Material for this task:
-*-*-

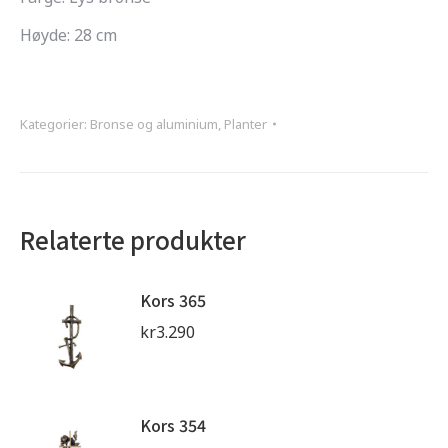
Høyde: 28 cm
Kategorier:
Bronse og aluminium
,
Planter
Relaterte produkter
Kors 365
kr
3.290
Kors 354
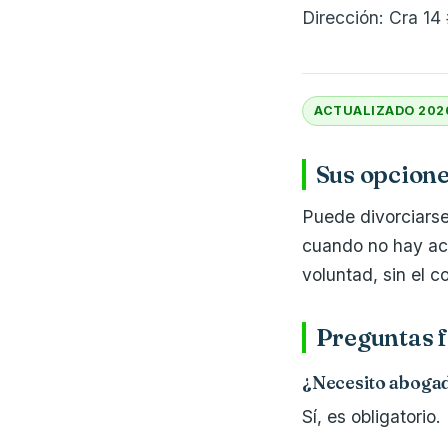
Dirección: Cra 14
ACTUALIZADO 202
Sus opcione
Puede divorciarse
cuando no hay ac
voluntad, sin el 
Preguntas f
¿Necesito aboga
Sí, es obligatorio.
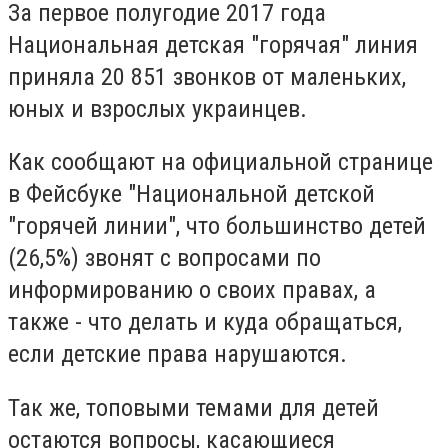
За первое полугодие 2017 года
Национальная детская "горячая" линия
приняла 20 851 звонков от маленьких,
юных и взрослых украинцев.
Как сообщают на официальной странице
в Фейсбуке "Национальной детской
"горячей линии", что большинство детей
(26,5%) звонят с вопросами по
информированию о своих правах, а
также - что делать и куда обращаться,
если детские права нарушаются.
Так же, топовыми темами для детей
остаются вопросы, касающиеся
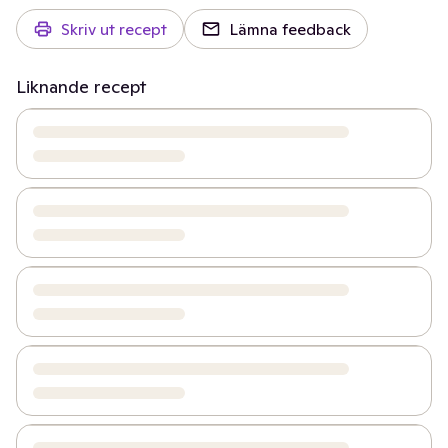
Skriv ut recept
Lämna feedback
Liknande recept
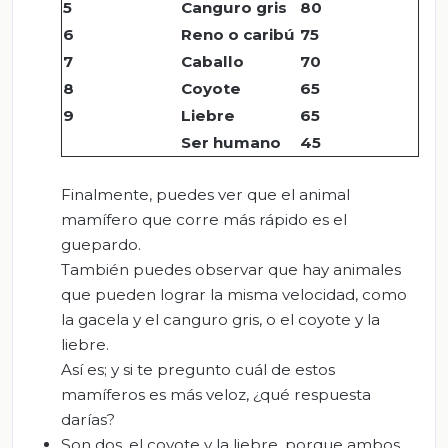
5
Canguro gris
80
6
Reno o caribú
75
7
Caballo
70
8
Coyote
65
9
Liebre
65
Ser humano
45
Finalmente, puedes ver que el animal
mamífero que corre más rápido es el
guepardo.
También puedes observar que hay animales
que pueden lograr la misma velocidad, como
la gacela y el canguro gris, o el coyote y la
liebre.
Así es; y si te pregunto cuál de estos
mamíferos es más veloz, ¿qué respuesta
darías?
Son dos, el coyote y la liebre, porque ambos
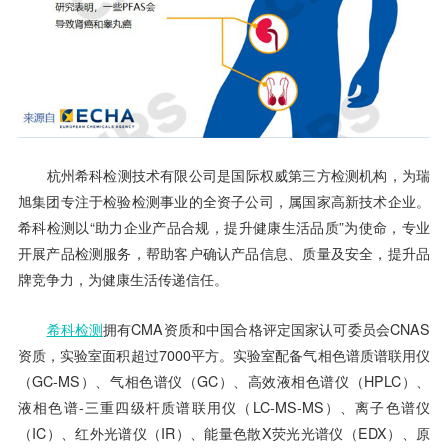
杭州希科检测技术有限公司是国际权威第三方检测机构，为瑞
旭集团专注于检验检测事业的全资子公司，属国家高新技术企业。
希科检测以“助力企业产品合规，提升健康生活品质”为使命，专业
开展产品检测服务，帮助客户确认产品信息、质量及安全，提升品
牌竞争力，为健康生活传递信任。
希科检测
拥有CMA资质和中国合格评定国家认可委员会CNAS
资质，实验室面积超过7000平方。实验室配备气相色谱质谱联用仪
（GC-MS）、气相色谱仪（GC）、高效液相色谱仪（HPLC）、
液相色谱-三重四级杆质谱联用仪（LC-MS-MS）、离子色谱仪
（IC）、红外光谱仪（IR）、能量色散X荧光光谱仪（EDX）、原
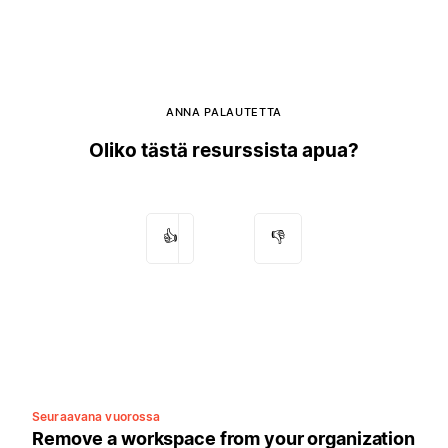
ANNA PALAUTETTA
Oliko tästä resurssista apua?
👍
👎
Seuraavana vuorossa
Remove a workspace from your organization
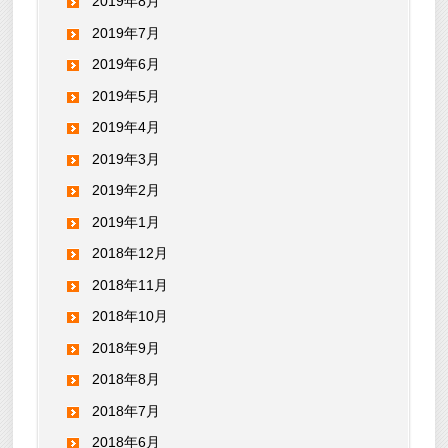
2019年8月
2019年7月
2019年6月
2019年5月
2019年4月
2019年3月
2019年2月
2019年1月
2018年12月
2018年11月
2018年10月
2018年9月
2018年8月
2018年7月
2018年6月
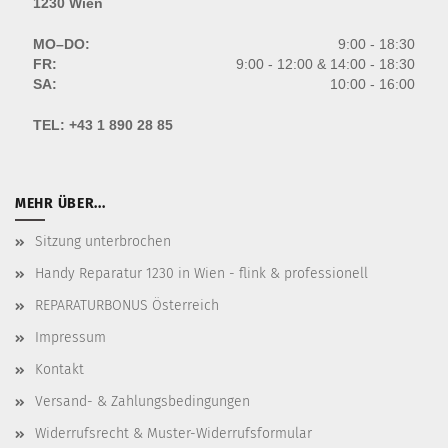
1230 Wien
MO–DO:
9:00 - 18:30
FR:
9:00 - 12:00 & 14:00 - 18:30
SA:
10:00 - 16:00
TEL:
+43 1 890 28 85
MEHR ÜBER...
Sitzung unterbrochen
Handy Reparatur 1230 in Wien - flink & professionell
REPARATURBONUS Österreich
Impressum
Kontakt
Versand- & Zahlungsbedingungen
Widerrufsrecht & Muster-Widerrufsformular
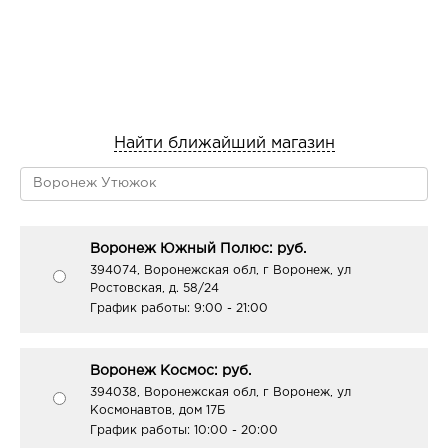
Найти ближайший магазин
Воронеж Южный Полюс: руб.
394074, Воронежская обл, г Воронеж, ул
Ростовская, д. 58/24
График работы:
9:00 - 21:00
Воронеж Космос: руб.
394038, Воронежская обл, г Воронеж, ул
Космонавтов, дом 17Б
График работы:
10:00 - 20:00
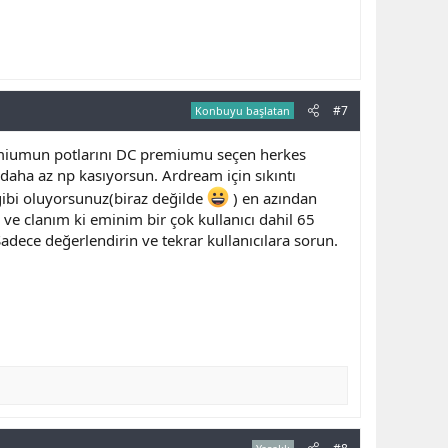
#7
Konbuyu başlatan
premiumun potlarını DC premiumu seçen herkes
daha az np kasıyorsun. Ardream için sıkıntı
 gibi oluyorsunuz(biraz değilde
) en azından
ve clanım ki eminim bir çok kullanıcı dahil 65
dece değerlendirin ve tekrar kullanıcılara sorun.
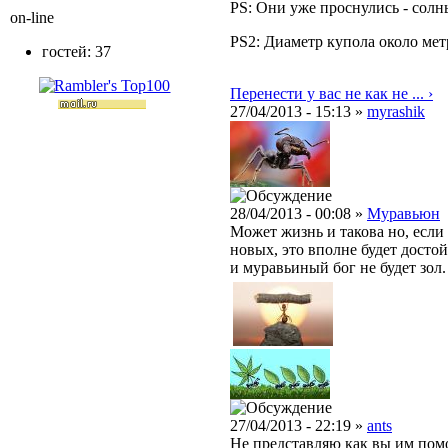
PS: Они уже проснулись - солн
on-line
PS2: Диаметр купола около метр
гостей: 37
Перенести у вас не как не ... ›
27/04/2013 - 15:13 »
myrashik
28/04/2013 - 00:08 »
Муравьюн
Может жизнь и такова но, если 
новых, это вполне будет досто
и муравьиный бог не будет зол.
27/04/2013 - 22:19 »
ants
Не представляю как вы им поможе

-*-*-

Pictures included in the data should be dropped; everything else must be repeated exactly.

Høyde: 28 cm
Kategorier:
Bronse og aluminium
,
Planter
Relaterte produkter
Kors 365
kr
3.290
Kors 354
Dirección: Cra 14
ACTUALIZADO 202
Sus opcione
Puede divorciarse
cuando no hay ac
voluntad, sin el 
Preguntas f
¿Necesito aboga
Sí, es obligatorio.
За первое полугодие 2017 года
Национальная детская "горячая" линия
приняла 20 851 звонков от маленьких,
юных и взрослых украинцев.
Как сообщают на официальной странице
в Фейсбуке "Национальной детской
"горячей линии", что большинство детей
(26,5%) звонят с вопросами по
информированию о своих правах, а
также - что делать и куда обращаться,
если детские права нарушаются.
Так же, топовыми темами для детей
остаются вопросы, касающиеся
Skriv ut recept
Lämna feedback
Liknande recept
5
Canguro gris
80
6
Reno o caribú
75
7
Caballo
70
8
Coyote
65
9
Liebre
65
Ser humano
45
Finalmente, puedes ver que el animal
mamífero que corre más rápido es el
guepardo.
También puedes observar que hay animales
que pueden lograr la misma velocidad, como
la gacela y el canguro gris, o el coyote y la
liebre.
Así es; y si te pregunto cuál de estos
mamíferos es más veloz, ¿qué respuesta
darías?
Son dos, el coyote y la liebre, porque ambos
杭州希科检测技术有限公司是国际权威第三方检测机构，为瑞
旭集团专注于检验检测事业的全资子公司，属国家高新技术企业。
希科检测以“助力企业产品合规，提升健康生活品质”为使命，专业
开展产品检测服务，帮助客户确认产品信息、质量及安全，提升品
牌竞争力，为健康生活传递信任。
希科检测
拥有CMA资质和中国合格评定国家认可委员会CNAS
资质，实验室面积超过7000平方。实验室配备气相色谱质谱联用仪
（GC-MS）、气相色谱仪（GC）、高效液相色谱仪（HPLC）、
液相色谱-三重四级杆质谱联用仪（LC-MS-MS）、离子色谱仪
（IC）、红外光谱仪（IR）、能量色散X荧光光谱仪（EDX）、原
ANNA PALAUTETTA
Oliko tästä resurssista apua?
👍
👎
Seuraavana vuorossa
Remove a workspace from your organization
2019年8月
2019年7月
2019年6月
2019年5月
2019年4月
2019年3月
2019年2月
2019年1月
2018年12月
2018年11月
2018年10月
2018年9月
2018年8月
2018年7月
2018年6月
1230 Wien
MO–DO:
9:00 - 18:30
FR:
9:00 - 12:00 & 14:00 - 18:30
SA:
10:00 - 16:00
TEL:
+43 1 890 28 85
MEHR ÜBER...
Sitzung unterbrochen
Handy Reparatur 1230 in Wien - flink & professionell
REPARATURBONUS Österreich
Impressum
Kontakt
Versand- & Zahlungsbedingungen
Widerrufsrecht & Muster-Widerrufsformular
Найти ближайший магазин
Воронеж Южный Полюс: руб.
394074, Воронежская обл, г Воронеж, ул
Ростовская, д. 58/24
График работы:
9:00 - 21:00
Воронеж Космос: руб.
394038, Воронежская обл, г Воронеж, ул
Космонавтов, дом 17Б
График работы:
10:00 - 20:00
#7
Konbuyu başlatan
premiumun potlarını DC premiumu seçen herkes
daha az np kasıyorsun. Ardream için sıkıntı
 gibi oluyorsunuz(biraz değilde
) en azından
ve clanım ki eminim bir çok kullanıcı dahil 65
dece değerlendirin ve tekrar kullanıcılara sorun.
PS: Они уже проснулись - солн
on-line
PS2: Диаметр купола около метр
гостей: 37
Перенести у вас не как не ... ›
27/04/2013 - 15:13 »
myrashik
28/04/2013 - 00:08 »
Муравьюн
Может жизнь и такова но, если 
новых, это вполне будет досто
и муравьиный бог не будет зол.
27/04/2013 - 22:19 »
ants
Не представляю как вы им поможе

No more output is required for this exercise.